### AIM OF THE TASK
Extract all of the entries and give them again, word for word.

※ ※ ※

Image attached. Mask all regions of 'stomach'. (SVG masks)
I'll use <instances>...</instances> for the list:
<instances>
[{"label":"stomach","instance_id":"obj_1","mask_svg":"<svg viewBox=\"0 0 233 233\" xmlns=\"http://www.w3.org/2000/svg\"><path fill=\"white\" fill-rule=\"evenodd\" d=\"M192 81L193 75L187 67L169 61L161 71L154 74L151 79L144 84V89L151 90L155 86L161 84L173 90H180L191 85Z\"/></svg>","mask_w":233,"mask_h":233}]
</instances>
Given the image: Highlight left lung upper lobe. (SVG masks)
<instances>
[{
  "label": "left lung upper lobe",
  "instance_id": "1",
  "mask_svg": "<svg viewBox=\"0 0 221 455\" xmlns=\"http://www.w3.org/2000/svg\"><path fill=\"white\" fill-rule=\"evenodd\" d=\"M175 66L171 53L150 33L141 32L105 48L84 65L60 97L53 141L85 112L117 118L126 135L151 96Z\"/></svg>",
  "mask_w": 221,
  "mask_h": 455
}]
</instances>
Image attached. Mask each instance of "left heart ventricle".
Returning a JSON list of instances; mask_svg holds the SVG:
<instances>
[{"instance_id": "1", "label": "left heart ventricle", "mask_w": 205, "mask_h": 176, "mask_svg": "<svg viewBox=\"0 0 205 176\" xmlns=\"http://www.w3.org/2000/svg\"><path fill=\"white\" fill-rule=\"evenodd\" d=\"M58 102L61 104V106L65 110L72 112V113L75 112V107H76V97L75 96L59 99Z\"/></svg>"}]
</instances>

※ ※ ※

### YOUR RESPONSE
Image attached. Mask all regions of 'stomach'. (SVG masks)
I'll use <instances>...</instances> for the list:
<instances>
[{"label":"stomach","instance_id":"obj_1","mask_svg":"<svg viewBox=\"0 0 233 233\" xmlns=\"http://www.w3.org/2000/svg\"><path fill=\"white\" fill-rule=\"evenodd\" d=\"M192 81L193 75L187 67L169 61L161 71L154 74L151 79L144 84V89L151 90L155 86L161 84L173 90H180L191 85Z\"/></svg>","mask_w":233,"mask_h":233}]
</instances>
Given the image: Highlight left lung upper lobe. (SVG masks)
<instances>
[{
  "label": "left lung upper lobe",
  "instance_id": "1",
  "mask_svg": "<svg viewBox=\"0 0 221 455\" xmlns=\"http://www.w3.org/2000/svg\"><path fill=\"white\" fill-rule=\"evenodd\" d=\"M175 66L171 53L150 33L141 32L105 48L84 65L60 97L53 141L85 112L117 118L126 135L151 96Z\"/></svg>",
  "mask_w": 221,
  "mask_h": 455
}]
</instances>
Image attached. Mask each instance of "left heart ventricle".
Returning a JSON list of instances; mask_svg holds the SVG:
<instances>
[{"instance_id": "1", "label": "left heart ventricle", "mask_w": 205, "mask_h": 176, "mask_svg": "<svg viewBox=\"0 0 205 176\" xmlns=\"http://www.w3.org/2000/svg\"><path fill=\"white\" fill-rule=\"evenodd\" d=\"M58 102L61 104V106L65 110L72 112V113L75 112V107H76V97L75 96L59 99Z\"/></svg>"}]
</instances>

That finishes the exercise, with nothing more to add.